We recently went through a rather protracted debate over applications of the 4th Amendment in general and the case of Utah v. Strieff in particular. In that case, a questionable stop resulted in the discovery of illegal drugs in a car driven by someone with an outstanding warrant on an unrelated charge. Now there’s another case in New Jersey which raises similar questions and the state supreme court has gone in a different direction than the Supremes took in the aforementioned one. (The Supreme Court ruled that the resulting evidence discovered by the police was admissible in Strieff.) In this scenario, a driver with their high beams on in an otherwise deserted street was found to have an illegal weapon. (NJ.com)
New Jersey’s highest court ruled on Wednesday that an Essex County sheriff’s officer violated the state constitution when he pulled over a motorist for using high beams when there were no other cars on the road.
The state Supreme Court upheld a trial court ruling suppressing weapons evidence found on the passenger of the vehicle, Al-Sharif Scriven, because it was the product of an unreasonable search.
The case stemmed from a November 2013 incident in which the sheriff’s officer, David Cohen, was waiting for a tow truck to remove an unregistered vehicle from the street around 3 a.m.
In some ways this may prove an even better test case than Strieff’s, though I have a feeling the Supreme Court wouldn’t see it the same way as I do. Scriven was, from all descriptions, doing nothing wrong. Having your high beams on when there is no oncoming traffic is not, to my knowledge, against the law anywhere. If so, then why sell cars with high beams? It’s the responsibility of the driver to dim them to avoid blinding any oncoming traffic. Since his was the only car on the street at the time it’s fair to criticize the deputy for flagging him down, even though he stated his original intention was only to issue him a verbal warning about the high beams and send him on his way.

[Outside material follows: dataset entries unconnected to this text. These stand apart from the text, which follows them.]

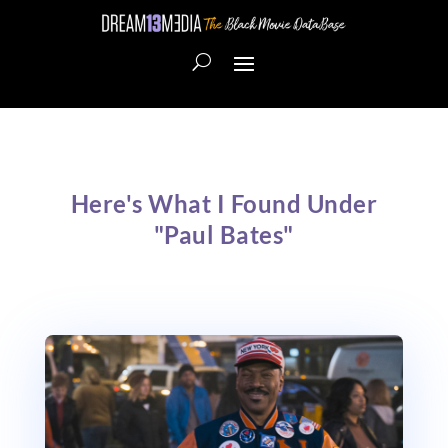
Here's What I Found Under
"Paul Bates"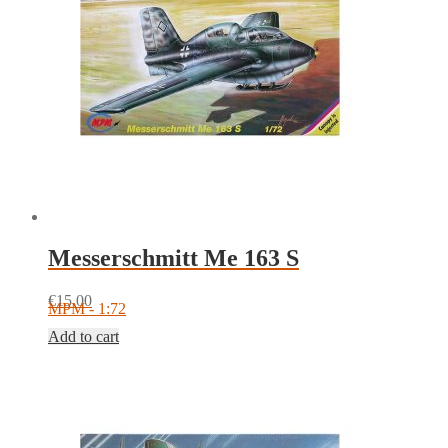
Messerschmitt Me 163 S
€
15.00
MPM - 1:72
Add to cart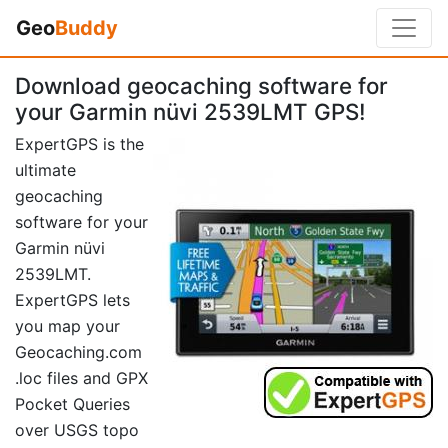
Geo
Buddy
Download geocaching software for
your Garmin nüvi 2539LMT GPS!
ExpertGPS is the
ultimate
geocaching
software for your
Garmin nüvi
2539LMT.
ExpertGPS lets
you map your
Geocaching.com
.loc files and GPX
Pocket Queries
over USGS topo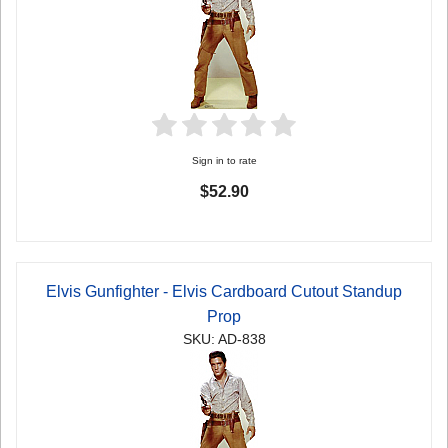
Sign in to rate
$52.90
Elvis Gunfighter - Elvis Cardboard Cutout Standup
Prop
SKU: AD-838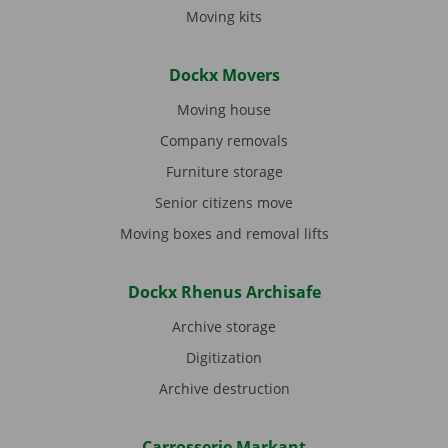
Moving kits
Dockx Movers
Moving house
Company removals
Furniture storage
Senior citizens move
Moving boxes and removal lifts
Dockx Rhenus Archisafe
Archive storage
Digitization
Archive destruction
Carrosserie Markant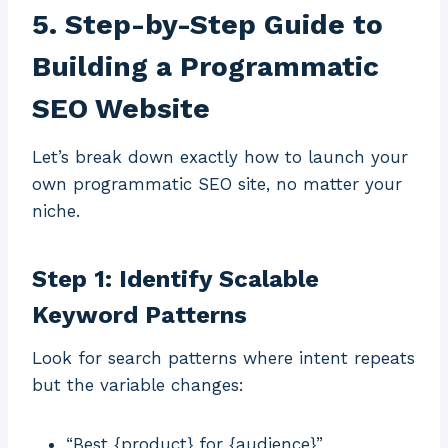
5. Step-by-Step Guide to
Building a Programmatic
SEO Website
Let’s break down exactly how to launch your
own programmatic SEO site, no matter your
niche.
Step 1: Identify Scalable
Keyword Patterns
Look for search patterns where intent repeats
but the variable changes:
“Best {product} for {audience}”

With that as the backdrop, we get to the meat of the case. The deputy approaches the car and reports smelling marijuana from inside the vehicle. Again, we’re not talking about a terribly serious crime here, but if a cop smells some pot he’s likely going to ask questions. The resulting search turned up a stolen gun with a magazine larger than is allowed by state law. (I know… I know. Don’t even get me started on that one, but it’s the law on the books in New Jersey at the moment.) Scriven is then placed under arrest on charges of unlawful possession of a handgun, possession of hollow-nose bullets and receiving stolen property. At trial he walked on a technicality because all of the evidence was Fruit of the Poisonous Tree.
We will no doubt have this debate, particularly with Libertarians, until the cows come home but nothing changes the underlying facts. Yes, the man was pulled over for a totally bogus reason. But he had a stolen gun full of hollow point rounds! Nobody – not even the defendant – is denying it. And now he gets to walk? What next… did they have to give him his gun back too? For all of the complaints we hear from the anti-gun rights lobby, one of the chief responses from Second Amendment supporters is that the government doesn’t do enough to enforce the laws we actually have on the books before we begin talking about more restrictions. Here’s a textbook case of a guy who shouldn’t have a gun, but we’re going to let him walk. Why? Because the original reason he encountered the cops wasn’t legitimate?
I’m sorry. I suppose that in the end, my complaint isn’t so much with the specific circumstances of each arrest or the current interpretation of the Fourth Amendment, but with the entire Poisonous Tree doctrine. The fact that law enforcement didn’t know ahead of time that you might be a dangerous criminal does not, in my opinion, outweigh the reality that you were in fact a dangerous criminal. Letting this guy walk on that sort of technicality is a travesty of justice and doesn’t serve the larger cause of enforcing the law and keeping us safe.